Princeton University’s Spencer Trask Lectures: John McPhee, Writer and Pioneer of Creative Nonfiction

Writing on the Writing Process: A Reading

Wednesday, November 12, 2014

6:00 pm, McCosh 50

John McPhee, author and pioneer of creative non-fiction, will read from several personal history pieces, all relating to the writing process and to Princeton.

John McPhee was born in Princeton, New Jersey, and was educated at Princeton University and Cambridge University.

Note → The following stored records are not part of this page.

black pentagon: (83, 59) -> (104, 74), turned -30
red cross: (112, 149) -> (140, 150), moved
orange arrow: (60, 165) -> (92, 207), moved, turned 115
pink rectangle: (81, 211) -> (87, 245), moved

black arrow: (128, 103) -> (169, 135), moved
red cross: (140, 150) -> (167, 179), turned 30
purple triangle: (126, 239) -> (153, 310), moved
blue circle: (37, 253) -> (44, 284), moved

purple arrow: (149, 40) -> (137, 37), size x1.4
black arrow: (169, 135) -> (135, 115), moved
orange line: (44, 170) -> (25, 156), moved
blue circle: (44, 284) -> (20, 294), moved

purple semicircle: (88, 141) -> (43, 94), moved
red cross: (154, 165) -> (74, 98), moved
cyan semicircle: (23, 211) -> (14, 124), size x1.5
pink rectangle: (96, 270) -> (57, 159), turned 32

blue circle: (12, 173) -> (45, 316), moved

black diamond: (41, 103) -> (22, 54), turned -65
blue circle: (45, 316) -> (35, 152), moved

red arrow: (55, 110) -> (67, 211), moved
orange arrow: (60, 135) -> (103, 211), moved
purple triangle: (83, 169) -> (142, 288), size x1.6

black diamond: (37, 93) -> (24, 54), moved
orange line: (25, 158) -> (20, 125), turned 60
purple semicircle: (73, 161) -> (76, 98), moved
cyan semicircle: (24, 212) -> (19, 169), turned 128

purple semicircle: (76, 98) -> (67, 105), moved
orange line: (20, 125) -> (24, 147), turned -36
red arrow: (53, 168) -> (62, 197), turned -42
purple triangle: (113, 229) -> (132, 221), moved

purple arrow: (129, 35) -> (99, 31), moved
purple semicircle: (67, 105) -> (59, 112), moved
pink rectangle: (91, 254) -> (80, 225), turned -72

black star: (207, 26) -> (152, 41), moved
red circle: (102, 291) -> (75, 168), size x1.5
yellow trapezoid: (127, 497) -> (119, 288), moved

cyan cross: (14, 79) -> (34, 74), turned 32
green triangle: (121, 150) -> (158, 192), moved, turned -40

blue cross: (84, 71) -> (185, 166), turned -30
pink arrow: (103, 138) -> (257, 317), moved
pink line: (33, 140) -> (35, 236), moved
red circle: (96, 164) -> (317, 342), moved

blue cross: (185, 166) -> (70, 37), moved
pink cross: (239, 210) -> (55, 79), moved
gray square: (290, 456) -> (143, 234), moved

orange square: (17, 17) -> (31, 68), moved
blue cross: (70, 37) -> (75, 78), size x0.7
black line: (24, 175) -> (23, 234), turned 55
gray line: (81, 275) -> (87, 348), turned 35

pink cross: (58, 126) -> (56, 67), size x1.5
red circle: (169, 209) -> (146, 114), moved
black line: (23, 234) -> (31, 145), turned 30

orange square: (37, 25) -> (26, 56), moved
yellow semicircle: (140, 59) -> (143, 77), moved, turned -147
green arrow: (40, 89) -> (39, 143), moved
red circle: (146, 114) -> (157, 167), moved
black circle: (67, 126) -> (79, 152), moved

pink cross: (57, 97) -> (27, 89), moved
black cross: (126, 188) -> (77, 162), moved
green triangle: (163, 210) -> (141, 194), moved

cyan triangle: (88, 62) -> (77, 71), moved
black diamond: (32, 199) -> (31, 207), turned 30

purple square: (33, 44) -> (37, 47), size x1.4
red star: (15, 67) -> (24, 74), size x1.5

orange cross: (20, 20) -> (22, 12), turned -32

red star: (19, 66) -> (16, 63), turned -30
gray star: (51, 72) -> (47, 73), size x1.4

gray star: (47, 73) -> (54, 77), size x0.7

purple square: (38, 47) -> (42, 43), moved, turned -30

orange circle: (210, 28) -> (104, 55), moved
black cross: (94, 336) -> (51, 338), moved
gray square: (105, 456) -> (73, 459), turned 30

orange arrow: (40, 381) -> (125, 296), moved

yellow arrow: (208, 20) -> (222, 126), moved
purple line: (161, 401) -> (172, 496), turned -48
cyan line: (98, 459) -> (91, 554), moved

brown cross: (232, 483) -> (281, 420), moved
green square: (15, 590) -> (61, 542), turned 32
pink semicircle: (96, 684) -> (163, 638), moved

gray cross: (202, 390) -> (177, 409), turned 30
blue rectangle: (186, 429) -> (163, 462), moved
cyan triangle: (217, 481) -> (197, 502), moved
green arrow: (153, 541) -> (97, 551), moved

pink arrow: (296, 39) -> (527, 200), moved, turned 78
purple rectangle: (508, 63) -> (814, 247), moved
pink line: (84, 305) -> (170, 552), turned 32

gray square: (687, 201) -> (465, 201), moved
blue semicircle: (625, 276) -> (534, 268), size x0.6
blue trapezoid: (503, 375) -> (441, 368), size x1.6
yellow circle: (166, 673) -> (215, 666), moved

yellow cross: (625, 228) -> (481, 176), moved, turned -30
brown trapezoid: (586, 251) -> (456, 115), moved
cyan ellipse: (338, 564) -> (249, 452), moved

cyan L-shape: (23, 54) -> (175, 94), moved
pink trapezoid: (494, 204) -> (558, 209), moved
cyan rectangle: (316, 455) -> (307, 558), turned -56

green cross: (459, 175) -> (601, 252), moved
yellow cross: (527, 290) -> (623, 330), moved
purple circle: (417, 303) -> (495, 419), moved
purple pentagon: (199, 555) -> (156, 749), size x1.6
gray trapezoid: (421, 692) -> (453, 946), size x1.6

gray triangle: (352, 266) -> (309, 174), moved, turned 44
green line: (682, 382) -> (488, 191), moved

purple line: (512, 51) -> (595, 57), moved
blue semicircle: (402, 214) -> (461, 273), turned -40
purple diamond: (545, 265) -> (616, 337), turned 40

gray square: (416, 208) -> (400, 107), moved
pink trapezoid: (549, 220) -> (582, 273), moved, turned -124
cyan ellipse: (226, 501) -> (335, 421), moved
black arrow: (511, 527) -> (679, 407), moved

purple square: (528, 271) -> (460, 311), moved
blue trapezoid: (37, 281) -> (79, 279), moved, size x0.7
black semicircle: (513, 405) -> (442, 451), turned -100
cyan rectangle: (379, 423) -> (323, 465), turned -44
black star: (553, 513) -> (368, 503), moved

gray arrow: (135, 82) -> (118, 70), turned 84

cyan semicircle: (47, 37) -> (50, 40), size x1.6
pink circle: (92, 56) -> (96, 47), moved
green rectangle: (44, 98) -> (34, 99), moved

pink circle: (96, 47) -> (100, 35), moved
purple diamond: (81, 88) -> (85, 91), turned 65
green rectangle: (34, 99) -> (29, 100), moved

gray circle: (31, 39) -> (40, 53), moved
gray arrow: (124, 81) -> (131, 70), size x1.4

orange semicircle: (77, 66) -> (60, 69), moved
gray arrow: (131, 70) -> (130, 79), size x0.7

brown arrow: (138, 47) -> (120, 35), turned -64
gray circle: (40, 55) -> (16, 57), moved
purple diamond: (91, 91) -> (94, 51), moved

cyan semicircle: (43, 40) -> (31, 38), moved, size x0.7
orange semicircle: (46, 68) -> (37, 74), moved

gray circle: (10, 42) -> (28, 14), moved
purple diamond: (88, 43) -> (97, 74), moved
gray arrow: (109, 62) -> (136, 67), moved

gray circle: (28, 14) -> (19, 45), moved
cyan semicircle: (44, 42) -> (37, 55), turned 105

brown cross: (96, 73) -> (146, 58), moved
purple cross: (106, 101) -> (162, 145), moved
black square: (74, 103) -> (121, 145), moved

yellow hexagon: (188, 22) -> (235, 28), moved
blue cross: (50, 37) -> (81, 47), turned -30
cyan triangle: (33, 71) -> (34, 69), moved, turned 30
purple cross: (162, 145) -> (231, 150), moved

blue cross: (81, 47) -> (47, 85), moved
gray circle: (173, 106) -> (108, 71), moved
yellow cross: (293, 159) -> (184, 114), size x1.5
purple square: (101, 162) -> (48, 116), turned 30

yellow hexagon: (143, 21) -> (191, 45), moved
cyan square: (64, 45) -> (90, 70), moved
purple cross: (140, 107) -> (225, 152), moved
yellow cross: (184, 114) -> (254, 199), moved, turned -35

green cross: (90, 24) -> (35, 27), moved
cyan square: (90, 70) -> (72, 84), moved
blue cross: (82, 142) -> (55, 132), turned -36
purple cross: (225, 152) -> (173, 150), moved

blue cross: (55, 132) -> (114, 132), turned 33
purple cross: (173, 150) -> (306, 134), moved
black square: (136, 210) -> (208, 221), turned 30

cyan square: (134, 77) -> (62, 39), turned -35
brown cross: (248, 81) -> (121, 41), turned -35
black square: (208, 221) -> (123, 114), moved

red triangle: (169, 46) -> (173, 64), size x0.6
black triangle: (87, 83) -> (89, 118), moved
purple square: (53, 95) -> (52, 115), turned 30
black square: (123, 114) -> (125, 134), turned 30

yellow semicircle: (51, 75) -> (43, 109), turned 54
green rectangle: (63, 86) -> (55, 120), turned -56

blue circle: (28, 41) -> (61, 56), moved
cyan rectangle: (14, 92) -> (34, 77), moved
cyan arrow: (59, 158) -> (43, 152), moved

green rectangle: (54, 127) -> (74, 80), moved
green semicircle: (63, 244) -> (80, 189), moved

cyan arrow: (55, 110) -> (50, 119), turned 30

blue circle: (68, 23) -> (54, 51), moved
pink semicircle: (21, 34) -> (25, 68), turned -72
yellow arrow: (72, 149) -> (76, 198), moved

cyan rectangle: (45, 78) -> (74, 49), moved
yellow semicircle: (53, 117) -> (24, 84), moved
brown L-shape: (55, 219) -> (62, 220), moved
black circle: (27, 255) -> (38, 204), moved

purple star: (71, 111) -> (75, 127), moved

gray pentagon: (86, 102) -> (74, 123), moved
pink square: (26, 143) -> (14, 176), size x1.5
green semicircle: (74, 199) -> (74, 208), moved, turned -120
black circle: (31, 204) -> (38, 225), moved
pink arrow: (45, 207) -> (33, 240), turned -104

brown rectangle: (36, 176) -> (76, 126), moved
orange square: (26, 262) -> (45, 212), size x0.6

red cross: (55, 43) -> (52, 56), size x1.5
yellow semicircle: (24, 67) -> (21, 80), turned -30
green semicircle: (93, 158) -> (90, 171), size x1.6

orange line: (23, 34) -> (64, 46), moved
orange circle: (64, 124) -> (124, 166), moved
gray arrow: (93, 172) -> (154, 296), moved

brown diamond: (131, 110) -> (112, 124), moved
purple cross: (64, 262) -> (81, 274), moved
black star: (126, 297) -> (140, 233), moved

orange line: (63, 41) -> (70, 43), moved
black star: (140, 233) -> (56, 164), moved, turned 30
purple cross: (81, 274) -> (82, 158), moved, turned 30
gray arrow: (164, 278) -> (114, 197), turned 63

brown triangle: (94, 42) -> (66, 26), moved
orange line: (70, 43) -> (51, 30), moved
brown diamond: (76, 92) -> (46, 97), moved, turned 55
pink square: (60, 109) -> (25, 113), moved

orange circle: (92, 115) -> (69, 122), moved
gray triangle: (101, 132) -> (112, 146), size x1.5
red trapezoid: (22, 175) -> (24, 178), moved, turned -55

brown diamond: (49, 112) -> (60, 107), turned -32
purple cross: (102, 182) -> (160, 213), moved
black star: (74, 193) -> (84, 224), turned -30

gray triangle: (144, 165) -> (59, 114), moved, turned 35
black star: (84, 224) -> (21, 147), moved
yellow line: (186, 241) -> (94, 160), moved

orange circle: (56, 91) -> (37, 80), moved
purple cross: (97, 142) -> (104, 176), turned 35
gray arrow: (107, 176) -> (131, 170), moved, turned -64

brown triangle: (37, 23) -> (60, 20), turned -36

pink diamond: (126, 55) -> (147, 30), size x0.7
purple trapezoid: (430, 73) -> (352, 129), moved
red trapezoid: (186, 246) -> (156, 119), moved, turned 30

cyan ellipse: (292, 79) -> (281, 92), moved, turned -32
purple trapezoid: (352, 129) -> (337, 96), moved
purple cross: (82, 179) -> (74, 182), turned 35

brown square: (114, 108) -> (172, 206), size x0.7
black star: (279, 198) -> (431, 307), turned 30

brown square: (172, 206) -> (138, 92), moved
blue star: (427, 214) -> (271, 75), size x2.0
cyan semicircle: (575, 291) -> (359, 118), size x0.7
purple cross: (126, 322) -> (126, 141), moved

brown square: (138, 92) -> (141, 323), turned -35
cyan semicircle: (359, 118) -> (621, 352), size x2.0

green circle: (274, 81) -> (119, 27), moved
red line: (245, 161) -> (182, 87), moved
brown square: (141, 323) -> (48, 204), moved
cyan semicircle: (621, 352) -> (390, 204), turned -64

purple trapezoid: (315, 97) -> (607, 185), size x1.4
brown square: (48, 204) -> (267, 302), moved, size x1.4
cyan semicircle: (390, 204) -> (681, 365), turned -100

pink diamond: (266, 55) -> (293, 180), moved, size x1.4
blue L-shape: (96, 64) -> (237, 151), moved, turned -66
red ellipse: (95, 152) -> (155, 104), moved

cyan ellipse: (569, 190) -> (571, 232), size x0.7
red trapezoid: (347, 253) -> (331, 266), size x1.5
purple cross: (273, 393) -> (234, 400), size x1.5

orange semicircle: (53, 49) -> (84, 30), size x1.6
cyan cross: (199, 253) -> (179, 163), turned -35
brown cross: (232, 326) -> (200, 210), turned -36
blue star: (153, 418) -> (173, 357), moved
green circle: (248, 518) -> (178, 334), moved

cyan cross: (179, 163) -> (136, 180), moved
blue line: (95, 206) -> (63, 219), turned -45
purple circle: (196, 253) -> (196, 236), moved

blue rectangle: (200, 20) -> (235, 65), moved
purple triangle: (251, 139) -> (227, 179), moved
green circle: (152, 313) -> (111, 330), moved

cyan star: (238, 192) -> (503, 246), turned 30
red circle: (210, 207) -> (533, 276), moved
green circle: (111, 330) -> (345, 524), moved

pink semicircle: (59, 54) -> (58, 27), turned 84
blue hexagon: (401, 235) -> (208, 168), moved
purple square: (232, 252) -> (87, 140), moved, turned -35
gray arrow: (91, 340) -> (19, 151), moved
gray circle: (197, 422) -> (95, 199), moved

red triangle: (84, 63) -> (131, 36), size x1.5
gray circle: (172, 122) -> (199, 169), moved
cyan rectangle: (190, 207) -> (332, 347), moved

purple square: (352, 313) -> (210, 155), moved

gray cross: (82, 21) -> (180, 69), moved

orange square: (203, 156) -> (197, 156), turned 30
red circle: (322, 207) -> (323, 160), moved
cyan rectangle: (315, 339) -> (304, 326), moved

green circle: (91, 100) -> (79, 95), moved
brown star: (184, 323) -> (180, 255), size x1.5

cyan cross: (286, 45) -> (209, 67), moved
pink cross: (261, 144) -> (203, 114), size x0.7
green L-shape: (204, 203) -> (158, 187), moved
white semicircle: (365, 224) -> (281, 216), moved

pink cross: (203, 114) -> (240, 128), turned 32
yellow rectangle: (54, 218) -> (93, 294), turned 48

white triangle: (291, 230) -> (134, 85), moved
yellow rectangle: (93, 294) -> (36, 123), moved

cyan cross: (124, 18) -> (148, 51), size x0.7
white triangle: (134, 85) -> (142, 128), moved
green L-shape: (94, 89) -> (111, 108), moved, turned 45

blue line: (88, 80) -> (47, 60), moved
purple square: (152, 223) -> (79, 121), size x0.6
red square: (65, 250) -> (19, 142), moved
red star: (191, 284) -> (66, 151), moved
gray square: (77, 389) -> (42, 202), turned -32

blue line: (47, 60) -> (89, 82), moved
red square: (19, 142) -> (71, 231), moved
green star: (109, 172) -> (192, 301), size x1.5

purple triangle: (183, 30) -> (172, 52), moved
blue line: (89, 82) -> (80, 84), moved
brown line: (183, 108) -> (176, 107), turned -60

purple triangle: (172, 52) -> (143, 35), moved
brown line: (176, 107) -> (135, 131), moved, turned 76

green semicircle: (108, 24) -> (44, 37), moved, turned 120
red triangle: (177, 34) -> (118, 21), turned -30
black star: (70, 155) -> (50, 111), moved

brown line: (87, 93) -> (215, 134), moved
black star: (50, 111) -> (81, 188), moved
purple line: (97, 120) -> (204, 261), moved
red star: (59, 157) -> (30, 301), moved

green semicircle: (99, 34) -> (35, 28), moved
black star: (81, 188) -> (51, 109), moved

His writing career began at Time magazine and led to his long association with The New Yorker, where he has been a staff writer since 1965. Also in 1965, he published his first book, A Sense of Where You Are, with Farrar, Straus and Giroux, and in the years since, he has written nearly 30 books, including Oranges (1967), Coming into the Country (1977), The Control of Nature (1989), The Founding Fish (2002), Uncommon Carriers (2007), and Silk Parachute (2011). Encounters with the Archdruid (1972) and The Curve of Binding Energy (1974) were nominated for National Book Awards in the category of science. McPhee received the Award in Literature from the Academy of Arts and Letters in 1977.  In 1999, he was awarded the Pulitzer Prize for Annals of the Former World.  He has taught writing at Princeton since 1974.